Rose did a half-choke sort of laugh. “Well, I mean, I’ve known him since I was a kid, but-”
“It doesn’t take psychological analysis, Rose,” Jack interrupts, and she wants to glare. “Quick answer, do you love him?”
“I guess so. But more as a friend.” She moves awkwardly in her chair.
“And you love your mother too. It’s not any different than that.”
She wrinkles her nose. “I hardly feel the same way about them.”
“But you do love them both,” he explains, and looks at her with eyebrows raised for emphasis. “Rose, I’m not saying I feel the exact same way about the Doctor as I do about you. I’m saying that I love both of you, and in my time, people usually see loving more than one person as a good thing.” His shoulders droop and he shakes his head. “Maybe this is just too far ahead of your time.”
She wants to argue, but he hands her the camera-- fixed like new-- and leaves her alone in his gray room.
The morning after their first time together, Rose wakes up to the Doctor bringing in a tray of food and Jack snoring alongside her. It’s all of her favorites and Jack’s on the packed tray, and she sees the glint of uncertainty behind the Doctor’s Kevlar façade. She kisses it away and suddenly this is the best morning of her life.

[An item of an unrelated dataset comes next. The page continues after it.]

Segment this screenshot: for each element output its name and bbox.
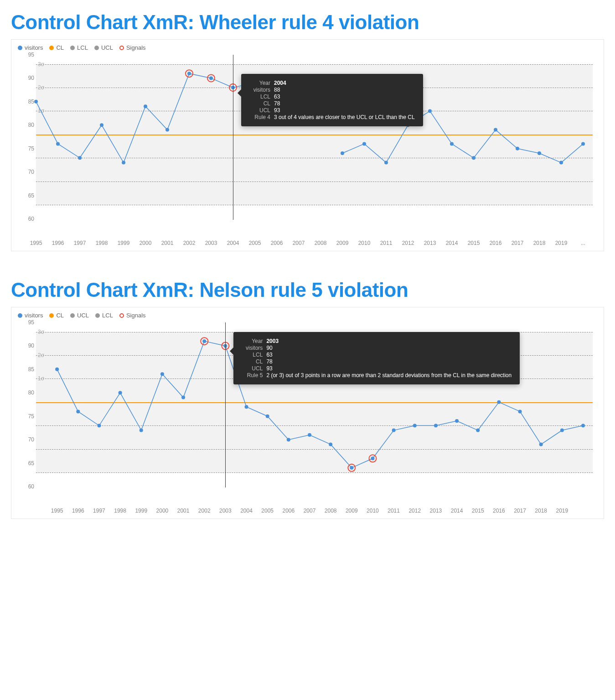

Turning around, she decides to kiss Jack awake, and his soft lips slowly respond until one of his hands is in her hair and they’re trading slow, sticky-wet kisses until the Doctor grumbles about the food going cold.
Rose steals the biggest waffle but passes on the green, spiky fruit that she insists tastes like old coins. Her (boyfriends?) share it, arguing over whether the Doctor cut it unfairly. Rose watches them bicker and show far more emotion in their eyes than they ever will with words, and-- for that perfect morning-- she understands what Jack meant about loving two people at once.
Sometimes, the Tardis is silent. Rose walks with soundless footsteps and feathery breaths, and even the ever-present hum of the ship’s engines is missing. The lights are empty and still and the Doctor is never anywhere to be found. The clothes strewn about her room look useless and childlike, the blue walls unreal, and she never stays there long.
Jack’s door opens, but the hinges feel stiff and she has to push past some barrier that isn’t really there. His walls are still gray, his clothes are still in his wardrobe, and she sits down at the workbench and pretends like he just walked out in a snit, like in three days she’s going to kiss him as his blood seeps into the knees of her jeans, and once there are two transfusions of artificial blood inside of him he’ll kiss her again, and then he’ll kiss the Doctor with a look of defiance and she’ll feel like they’ve been flung off a cliff and she doesn’t know if they’ll fall or fly.
Sometimes, she closes her eyes and remembers that Jack whispered ‘I love you’ into her neck as he moved inside her, that he pulled her along by her hand, but never faster than she could run, that he stepped in when the Doctor’s insults got too cutting and even, once, made the uppity Time Lord apologize.
Other times she remembers him playing with the cuff of the Doctor’s jacket, quiet for once as aqualine eyes weighed him down. She remembers eyebrows that cut sharp into her palms. She remembers the feel of a spaceship disappearing from beneath her as she falls, and those times, she leaves that gray room and slams the door behind her and tries not to feel devastated (tries not to feel glad) that he’s gone.